2.3. On 3 February 2014 Mr Brown was conveyed by ambulance to the Modbury Hospital following more falls. The ambulance case card indicates that Mr Brown had been reported as having fallen at about 1pm, but that he had not depressed his medic alert button to request assistance until 12:23am the following morning. Other than a skin tear on his left forearm there were no visible injuries on Mr Brown. No acute fractures were found. His medications were altered because it was considered that they may have contributed to his lack of balance and therefore to his falls.

2.4. Mr Brown was refusing to accept that he was no longer capable of looking after himself at home and he was adamant that he would return to his home upon discharge from hospital.
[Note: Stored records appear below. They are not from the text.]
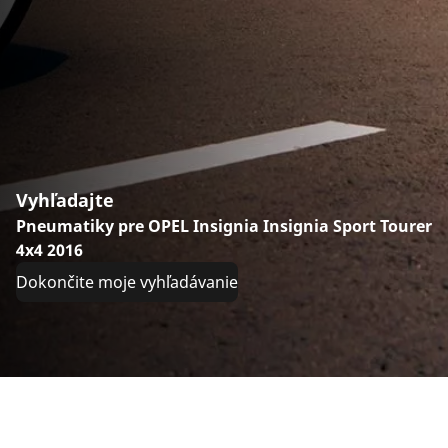
Vyhľadajte
Pneumatiky pre OPEL Insignia Insignia Sport Tourer
4x4 2016
Dokončite moje vyhľadávanie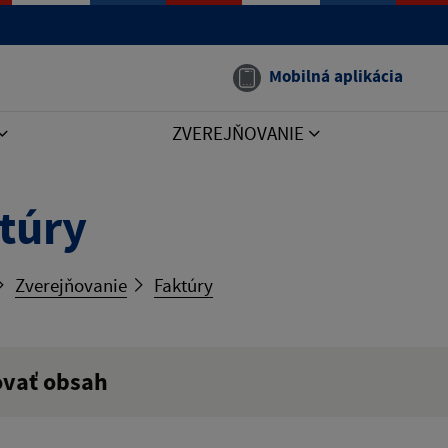
Mobilná aplikácia
ZVEREJŇOVANIE
túry
Zverejňovanie
Faktúry
ovať obsah
ý výraz: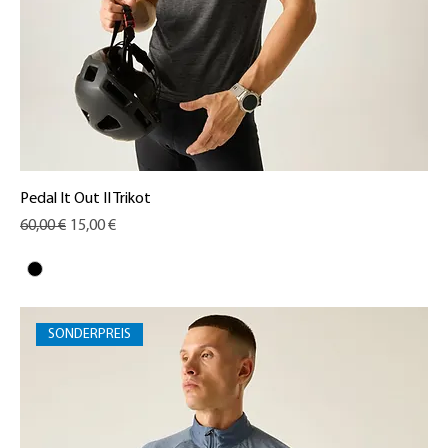
Pedal It Out II Trikot
Standardpreis
Sale-Preis
60,00 €
15,00 €
SONDERPREIS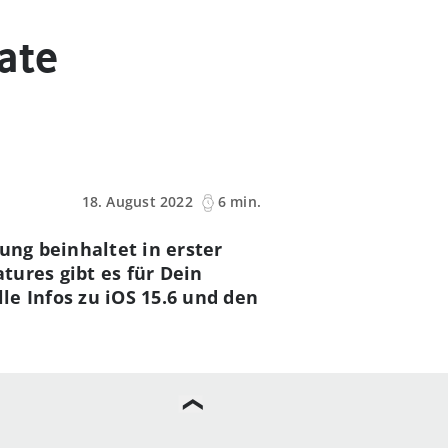
ate
18. August 2022
6 min.
ung beinhaltet in erster
tures gibt es für Dein
e Infos zu iOS 15.6 und den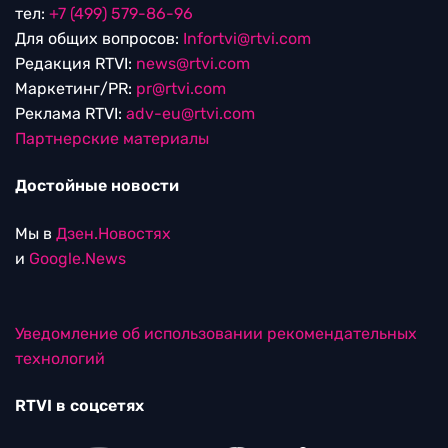
тел:
+7 (499) 579-86-96
Для общих вопросов:
Infortvi@rtvi.com
Редакция RTVI:
news@rtvi.com
Маркетинг/PR:
pr@rtvi.com
Реклама RTVI:
adv-eu@rtvi.com
Партнерские материалы
Достойные новости
Мы в
Дзен.Новостях
и
Google.News
Уведомление об использовании рекомендательных
технологий
RTVI в соцсетях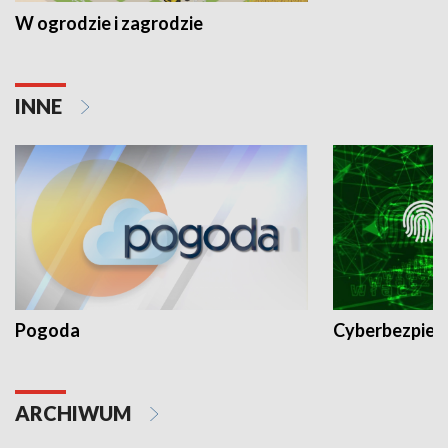
W ogrodzie i zagrodzie
INNE
Pogoda
Cyberbezpiec
ARCHIWUM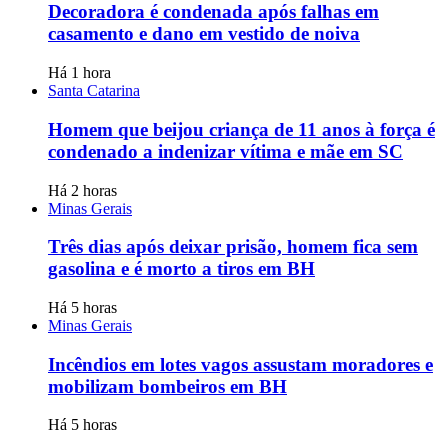
Decoradora é condenada após falhas em
casamento e dano em vestido de noiva
Há 1 hora
Santa Catarina
Homem que beijou criança de 11 anos à força é
condenado a indenizar vítima e mãe em SC
Há 2 horas
Minas Gerais
Três dias após deixar prisão, homem fica sem
gasolina e é morto a tiros em BH
Há 5 horas
Minas Gerais
Incêndios em lotes vagos assustam moradores e
mobilizam bombeiros em BH
Há 5 horas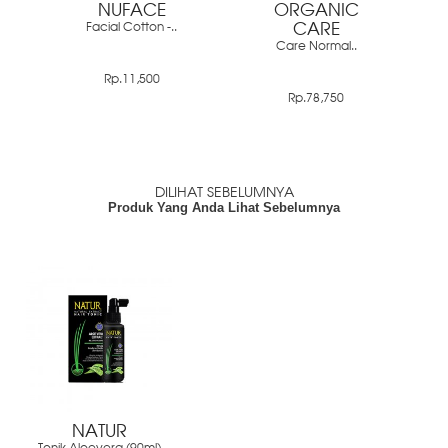
NUFACE
ORGANIC
Facial Cotton -..
CARE
Care Normal..
Rp.11,500
Rp.78,750
DILIHAT SEBELUMNYA
Produk Yang Anda Lihat Sebelumnya
NATUR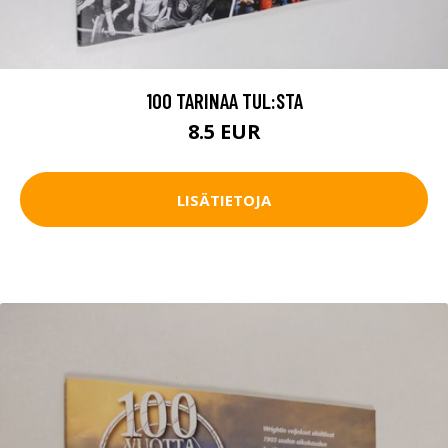
100 TARINAA TUL:STA
8.5 EUR
LISÄTIETOJA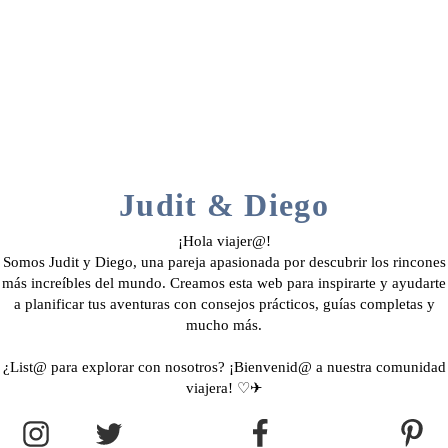
Judit & Diego
¡Hola viajer@!
Somos Judit y Diego, una pareja apasionada por descubrir los rincones
más increíbles del mundo. Creamos esta web para inspirarte y ayudarte
a planificar tus aventuras con consejos prácticos, guías completas y
mucho más.
¿List@ para explorar con nosotros? ¡Bienvenid@ a nuestra comunidad
viajera! ♡✈︎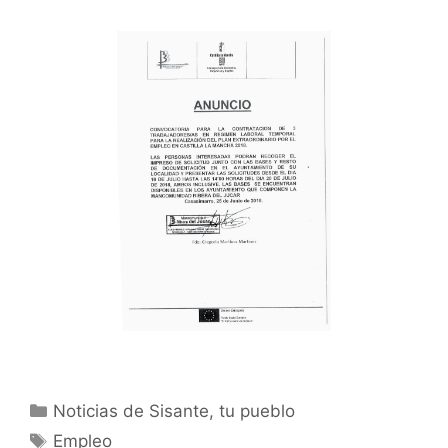
Noticias de Sisante, tu pueblo
Empleo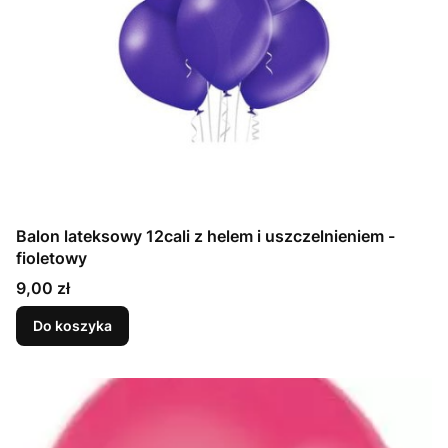
Balon lateksowy 12cali z helem i uszczelnieniem -
fioletowy
Cena
9,00 zł
Do koszyka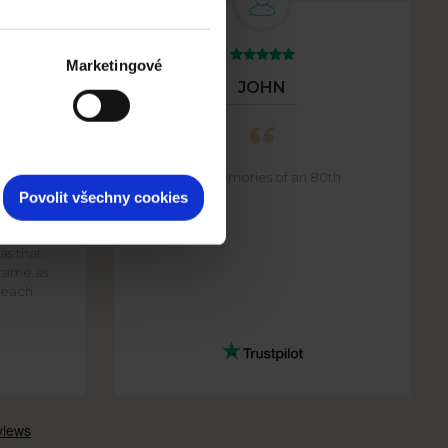
Marketingové
JOHN
Beautiful memories of an 80th
his
birthday
Povolit všechny cookies
are and
e, having
as that
came as
f each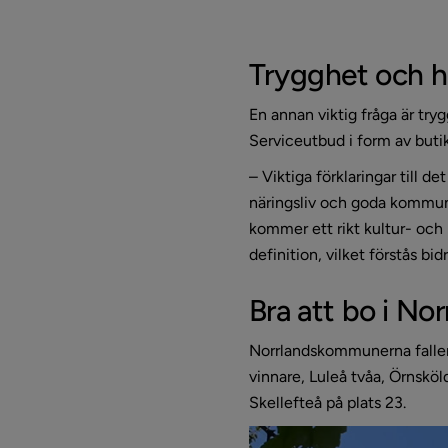
Trygghet och hö
En annan viktig fråga är try
Serviceutbud i form av butik
– Viktiga förklaringar till de
näringsliv och goda kommuni
kommer ett rikt kultur- och 
definition, vilket förstås 
Bra att bo i Nor
Norrlandskommunerna faller
vinnare, Luleå tvåa, Örnsköl
Skellefteå på plats 23.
2.5. In July 2013 Mr Brown's son, Mr Trevor Brown, had been granted an Enduring Power of Attorney in respect of his father. He and his sister, Ms Yvonne Chapman, were also enduring guardians by virtue of an Enduring Power of Guardianship that had been executed in 2013. On 20 February 2014 they jointly applied to the Guardianship Board for orders pursuant to section 32 of the Act. On 7 March 2014 orders were made by the Guardianship Board. They included that Mr Brown’s guardians would be Trevor and Yvonne Chapman and that he would reside and be detained at such place as the

guardians from time to time think fit. The orders were to remain in effect for six months with a recommendation that they be reviewed on or before 6 September 2014. With the order in place Mr Brown's children made arrangements for him to be moved to the facility.

2.6. On 11 March 2014 Mr Brown was discharged from the Modbury Hospital and admitted to the facility. He remained a resident there until his death only a matter of weeks later.

During the period of residence at the facility Mr Brown was treated on five occasions by Dr Ching Thim Chow, a general practitioner. He was noted to be suffering from type 2 diabetes, prostate cancer and dementia. For most of his admission Mr Brown refused food and fluids and would only eat and drink after considerable encouragement from nursing staff. This pattern of refusal was well documented within Mr Brown’s clinical record.

2.7. The staff at the nursing home monitored his food and fluid intake carefully.

Consideration was given to the insertion of a PEG tube to ensure adequate feeding.

However, this measure was not considered to be appropriate for Mr Brown given his age, his comorbidities and the fact that he had previously expressed the desire that he did not want active measures to be taken to prolong his life. Mr Brown’s wishes in this regard had been documented within the Enduring Power of Guardianship that had been executed in 2013.

2.8. On 5 April 2014 a nursing check revealed that Mr Brown was cold to the touch, was experiencing laboured breathing and had an undetectable pulse at wrist and elbow. The ambulance service was called and they observed that Mr Brown was cool to the touch and had a shallow breathing pattern.

2.9. Mr Brown’s family members were contacted by phone. They advised that Mr Brown's wishes and their wishes were for him not to be resuscitated or be provided with any life saving measures. There is no question but that this course was appropriate. Mr Brown was then moved to a palliative care room at the facility. Further observations were conducted over the next few hours. Mr Brown remained unconscious with an undetectable blood pressure. Morphine was administered for pain relief.

2.10. At about 12:13pm it was considered that all signs of life were absent and that Mr Brown had died.

  1. Conclusions 3.1. The orders imposed by the Guardianship Board were appropriately applied for and granted. Mr Brown did not experience any insufficiency of care at the facility. His detention at the facility did not contribute to his death. His death was not preventable.

I am reinforced in these conclusions by the thorough investigation and report of the investigating police officer, Detective Brevet Sergeant Daniel Nelligan of the Elizabeth CIB, who came to the same conclusions.

  1. Recommendations 4.1. The Court does not make any recommendation consequent upon these findings.

Key Words: Death in Custody; Section 32 Powers; Natural Causes In witness whereof the said Coroner has hereunto set and subscribed his hand and Seal the 8th day of February, 2018.